Among the problems that need to be addressed, she noted, is one of representation.
In “The Canon and the Void: Gender, Race and Architectural History
Texts,” an article just published in the Journal of Architectural
Education, Anthony and doctoral student Meltem O. Gurel document their
examination of history texts assigned at 14 leading architecture schools.
Despite lip service within the field regarding “the importance
of women and African Americans as critics, creators and consumers of
the built environment,” Anthony noted, “our analysis of
these history texts revealed that contributions of women remain only
marginally represented in the grand narrative of architecture. And for
the most part, African Americans are omitted altogether.”

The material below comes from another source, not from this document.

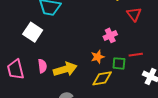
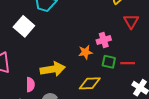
orange star: (98, 57) -> (85, 52), moved
green square: (119, 63) -> (109, 62), moved
pink semicircle: (42, 66) -> (30, 85), moved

The continued exclusion of these architects and their contributions
from the canon does little to encourage women and minorities to pursue
careers in the field, she said.
And no one brings that point home for Anthony better than Howlett, reflecting
on what he learned through the Web-site design project and coursework
with his U. of I. professor.
“Just being able to name African-American architects has had a
great effect on me personally,” Howlett said. “In order
to succeed, you have to see someone who looks like you.
“I hope that people, especially African-American youth, walk away
(after viewing the Web site or exhibit) knowing that they can do anything
that they put their minds to. Most of the older alumni went through
the program when segregation was at an all-time high, and they still
made it through. We minorities in current-day society should take a
lesson from them. Success is the honor we pay those who have gone before
us.”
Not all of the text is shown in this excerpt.